From Fowler's Supervising Presenter article which you linked in your question:

Factor the UI into a view and controller where the view handles simple mapping to the underlying model and the the controller handles input response and complex view logic.

It says clearly that for all simple tasks the view can talk directly to the model. So it doesn't contradict the MSDN article. This is exactly because for simple mapping/binding of properties you don't need to involve another layer as this would just complicate things without much benefit.

Again, Fowler talks about this at the end of the article:

[...] the driving issue is how much behavior to leave in the view. Passive View is a very similar pattern to Supervising Controller, but with the difference that Passive View puts all the view update behavior in the controller, including simple cases. This results in extra programming, but does mean that all the presentation behavior is testable. The choice between the two depends on what kind of Data Binding support you have and whether you're happy to leave that untested by controller tests.

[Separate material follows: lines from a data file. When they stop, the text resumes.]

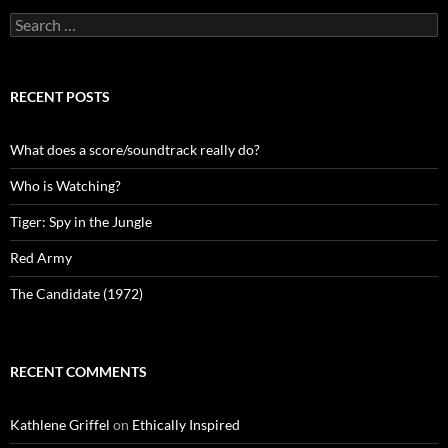
Search
for:
RECENT POSTS
What does a score/soundtrack really do?
Who is Watching?
Tiger: Spy in the Jungle
Red Army
The Candidate (1972)
RECENT COMMENTS
Kathlene Griffel
on
Ethically Inspired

You should keep in mind a few things:

  • Make sure that at all times the model is the "master" of it's data. This means that the View never should write directly to the fields of the model (anyway a bad idea). Properties is ok if your language supports them. This way, the model can still react on any updates to its data (e.g. by calculating another field).
  • Don't couple your model to the view. The model must be independently testable and in principle you should be able to change the view without affecting the model. This means the model should never directly call the view. Use interfaces, or probably best here, the Observer pattern. The View can subscribe itself to the model for updates.
  • Never put any (business) logic into the View. If you find yourself writing if statements in the view code, think about whether those should rather belong into the presenter or model.